(Beginning of DATA TO PROCESS)

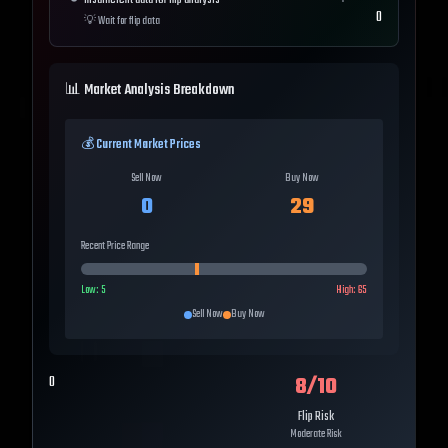
Insufficient data for flip analysis
0
💡
Wait for flip data
📊 Market Analysis Breakdown
💰 Current Market Prices
Sell Now
Buy Now
0
29
Recent Price Range
Low:
5
High:
65
Sell Now
Buy Now
8
/10
0
Flip Risk
Moderate Risk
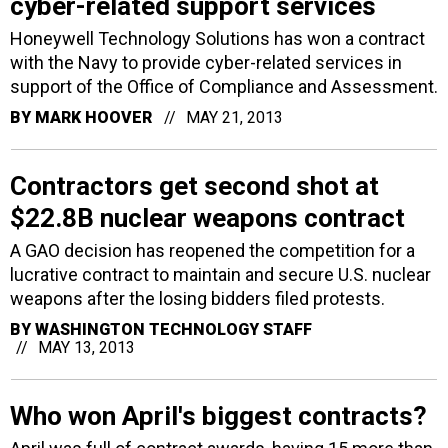
cyber-related support services
Honeywell Technology Solutions has won a contract
with the Navy to provide cyber-related services in
support of the Office of Compliance and Assessment.
BY
MARK HOOVER
MAY 21, 2013
Contractors get second shot at
$22.8B nuclear weapons contract
A GAO decision has reopened the competition for a
lucrative contract to maintain and secure U.S. nuclear
weapons after the losing bidders filed protests.
BY
WASHINGTON TECHNOLOGY STAFF
MAY 13, 2013
Who won April's biggest contracts?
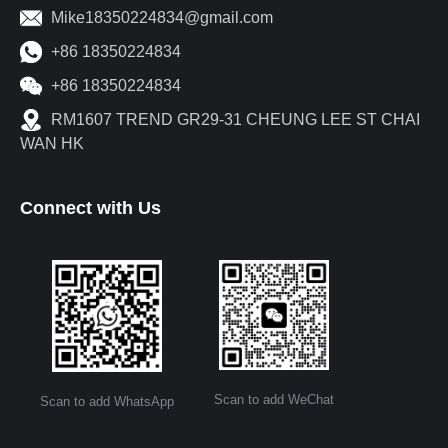
Mike18350224834@gmail.com
+86 18350224834
+86 18350224834
RM1607 TREND GR29-31 CHEUNG LEE ST CHAI
WAN HK
Connect with Us
Scan to add WeChat
Scan to add WhatsApp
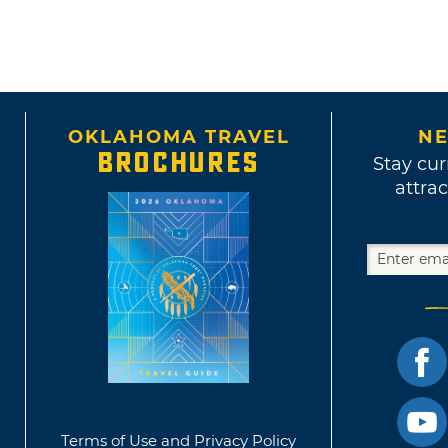
OKLAHOMA TRAVEL
NE
BROCHURES
Stay cur
attrac
Terms of Use and Privacy Policy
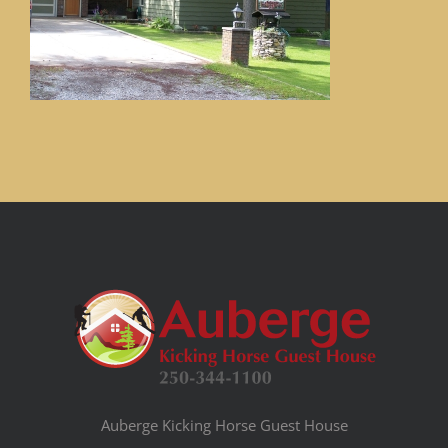
Auberge Kicking Horse Guest House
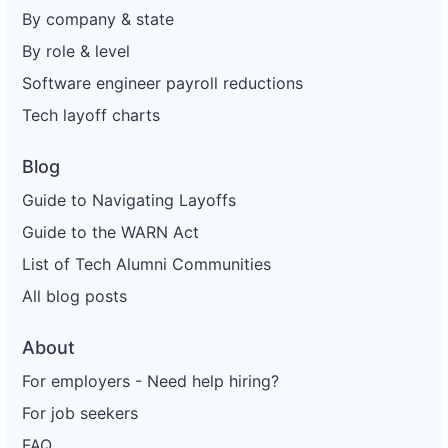
By company & state
By role & level
Software engineer payroll reductions
Tech layoff charts
Blog
Guide to Navigating Layoffs
Guide to the WARN Act
List of Tech Alumni Communities
All blog posts
About
For employers - Need help hiring?
For job seekers
FAQ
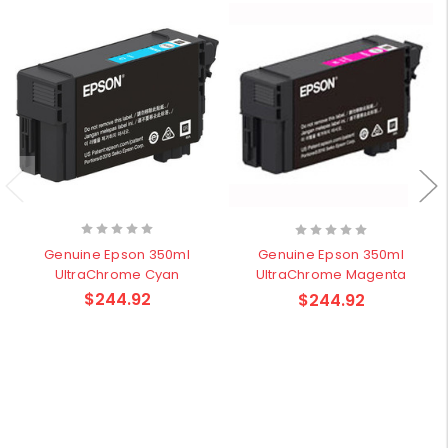
Genuine Epson 350ml
Genuine Epson 350ml
UltraChrome Cyan
UltraChrome Magenta
$244.92
$244.92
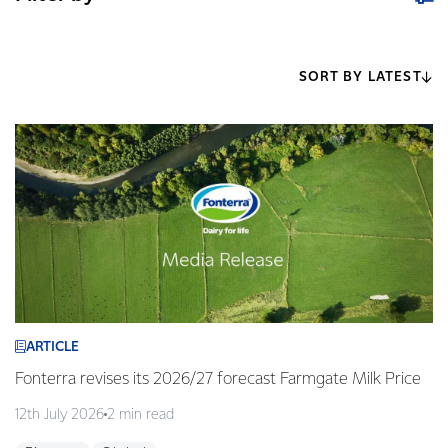
SORT BY LATEST
ARTICLE
Fonterra revises its 2026/27 forecast Farmgate Milk Price
12th July 2026
2 min read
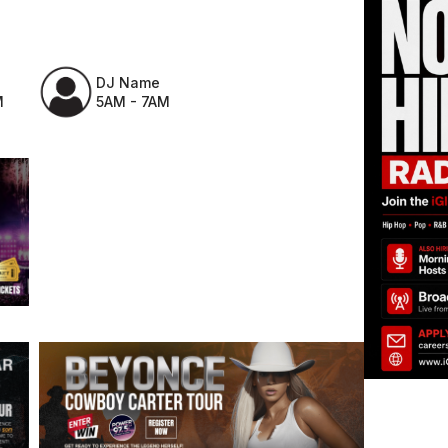
DJ Name
M
5AM - 7AM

(End of DATA TO PROCESS)

WORK ITEM » Retype the data shown above exactly, excluding any picture it contains.

EXERCISE ANSWER »
Insufficient data for flip analysis
0
💡
Wait for flip data
📊 Market Analysis Breakdown
💰 Current Market Prices
Sell Now
Buy Now
0
29
Recent Price Range
Low:
5
High:
65
Sell Now
Buy Now
8
/10
0
Flip Risk
Moderate Risk
cyber-related support services
Honeywell Technology Solutions has won a contract
with the Navy to provide cyber-related services in
support of the Office of Compliance and Assessment.
BY
MARK HOOVER
MAY 21, 2013
Contractors get second shot at
$22.8B nuclear weapons contract
A GAO decision has reopened the competition for a
lucrative contract to maintain and secure U.S. nuclear
weapons after the losing bidders filed protests.
BY
WASHINGTON TECHNOLOGY STAFF
MAY 13, 2013
Who won April's biggest contracts?
Mike18350224834@gmail.com
+86 18350224834
+86 18350224834
RM1607 TREND GR29-31 CHEUNG LEE ST CHAI
WAN HK
Connect with Us
Scan to add WeChat
Scan to add WhatsApp
OKLAHOMA TRAVEL
NE
BROCHURES
Stay cur
attrac
Terms of Use and Privacy Policy
Auberge Kicking Horse Guest House
By company & state
By role & level
Software engineer payroll reductions
Tech layoff charts
Blog
Guide to Navigating Layoffs
Guide to the WARN Act
List of Tech Alumni Communities
All blog posts
About
For employers - Need help hiring?
For job seekers
FAQ
Genuine Epson 350ml
Genuine Epson 350ml
UltraChrome Cyan
UltraChrome Magenta
$244.92
$244.92
SORT BY LATEST
ARTICLE
Fonterra revises its 2026/27 forecast Farmgate Milk Price
12th July 2026
2 min read
DJ Name
M
5AM - 7AM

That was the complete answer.